The whole city is so incredibly photogenic and very diverse. There are ancient roman constructions. There are baroque churches. There are the typical turn-of-the-century buildings you will find in any major European city. And there are the beautiful narrow streets, very italian, with cobblestones, planted balconys, terracotta walls…. It’s so diverse, very elgant and extremely charming. And the people! So stylish, especially older men… Always in a suit (blue is a favourite), not matter if they are riding a bike or sitting in a café, enjoying some cappuccino.

Which brings me to another point – the food! Oh man, I could have eaten the whole day. Focaccias were my favourite, but let’s not forget about the thin-crusted pizzas and the deliciously filled croissants (cornettos). And of course, cappuccino. Normally, I’d prefer tea to coffee, but I simply could not resist – I drank so much coffee and every single time it was delicious: rich, creamy, velvety and not too bitter. And always cheap! I was surprised by how little it cost, no comparison to the prices (and of course the quality) here in Austria!
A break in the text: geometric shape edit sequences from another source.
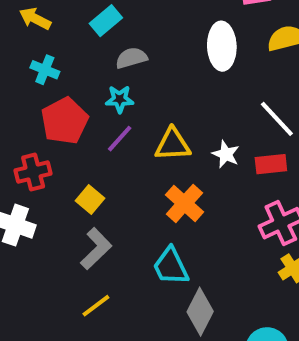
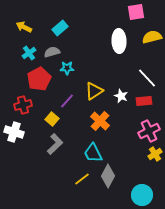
gray semicircle: (131, 58) -> (52, 52), moved
cyan cross: (45, 70) -> (29, 53), turned 32
purple line: (120, 139) -> (67, 101), moved
yellow triangle: (173, 144) -> (94, 91), turned -30
yellow line: (96, 306) -> (82, 179), moved

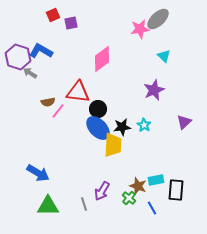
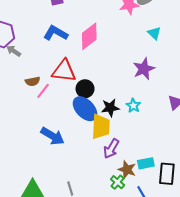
blue L-shape: (41, 51) -> (56, 33), moved
blue arrow: (38, 173) -> (52, 136), moved
purple arrow: (102, 191) -> (111, 149), moved

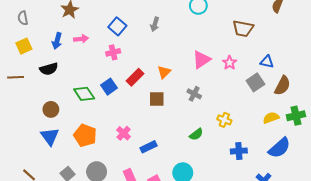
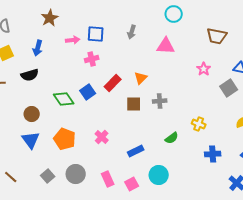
blue square: (117, 26) -> (96, 34), turned -36
pink arrow: (81, 39) -> (73, 40), moved
pink triangle: (201, 60) -> (166, 46), moved, turned 36
gray cross: (194, 94) -> (160, 101), moved, turned -32
blue rectangle: (149, 147) -> (136, 151), moved

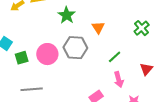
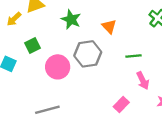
green line: (115, 57) -> (133, 56), turned 48
green square: (22, 58) -> (32, 45), moved

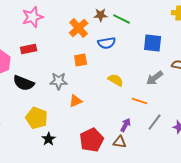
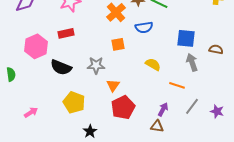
blue square: (153, 43) -> (186, 38), moved
gray arrow: (155, 78) -> (192, 62), turned 108
orange triangle: (76, 101) -> (113, 85), turned -32
black star: (49, 139) -> (90, 131), moved
red pentagon: (92, 140) -> (123, 107), moved

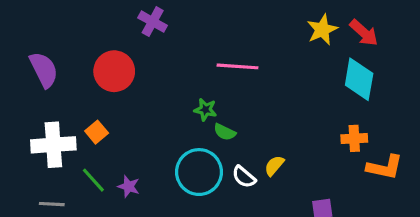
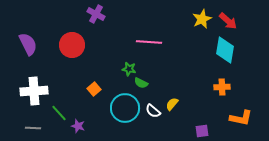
orange square: (97, 132) -> (94, 89), moved
orange L-shape: (385, 167) -> (241, 118), moved
purple star: (129, 186) -> (78, 126), moved

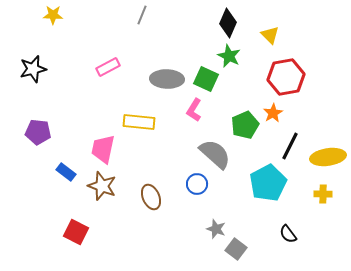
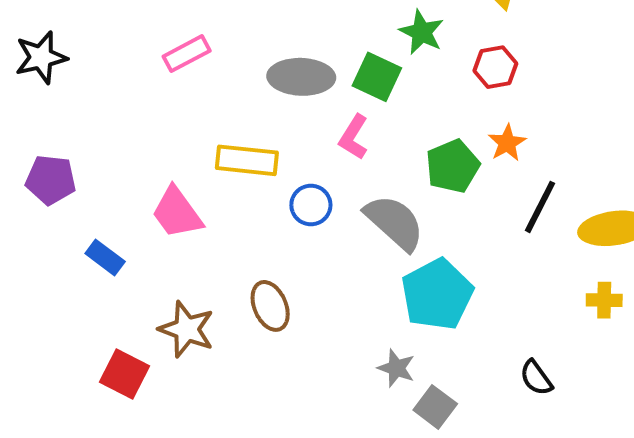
red hexagon: (286, 77) -> (495, 67), moved, size x0.6
pink trapezoid: (103, 149) -> (177, 213), turned -48
cyan pentagon: (268, 183) -> (437, 294), moved
blue circle: (197, 184) -> (311, 205), moved
brown star: (102, 186) -> (187, 329), moved

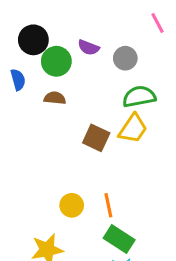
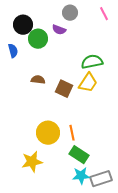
gray circle: (125, 58) -> (70, 13), moved
brown semicircle: (55, 98) -> (38, 80), moved
yellow circle: (72, 205) -> (48, 133), size x1.5

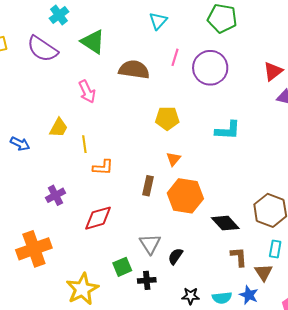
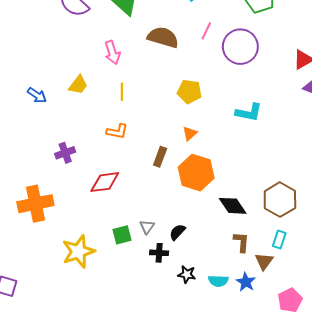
yellow line: (84, 144) -> (122, 92), moved
gray triangle: (150, 244) -> (147, 227), moved, size x0.7
black cross: (147, 280) -> (159, 253), moved

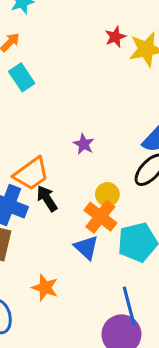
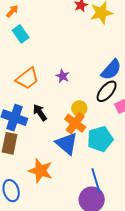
orange trapezoid: (31, 174) -> (27, 78), moved
blue triangle: (86, 247) -> (67, 144), size x1.4
orange star: (45, 288) -> (41, 171), size x1.4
But back to the main reason I went to Milan in the first place: I went with my class, to visit the Milano Unica, a fabric tradesshow. The idea was that we could order fabrics for our graduate collection… Well, I know exactly three people who ordered something. The problem is that the sellers look for permanent customers, who will buy a large amount of fabric and not just the occasional 5 meters. But it was really inspiring, visiting the booths, touching the fabrics, flipping through catalogues…. The fabrics shown were all for winter 2016/17. According to the MU, there are going to be four main trends next year: Arctic Tale, Folk Land, Graphic Wave and Play Room. I could write more about that, like keywords, colour suggestions and the story behind each theme, but this post is extremely long without it already, so maybe another time. Sadly, we weren’t allowed to take any pictures, so there’s nothing I can show you now (not sure if explaining the trends would be allowed, either).

I also payed the Expo a visit – I went there in the evening because the admission fee was cheaper. So I had ca. 4 hours to see the whole thing and I figured that would be enough. Ha! No, not really. It was enough to get a general impression and to get into some pavillions, but the whole area is huge and I would have needed the whole day (if not two) to experience it all properly. Nevertheless, I can say that I really loved the Austrian pavillion, because it was a little different from the others: There was a recreated forest, with little streams, tall trees and fog lingering between the bushes. The theme was our good air, courtesy of the many woods we have in our country. It was truly refreshing entering the pavillion, I could have stayed forever.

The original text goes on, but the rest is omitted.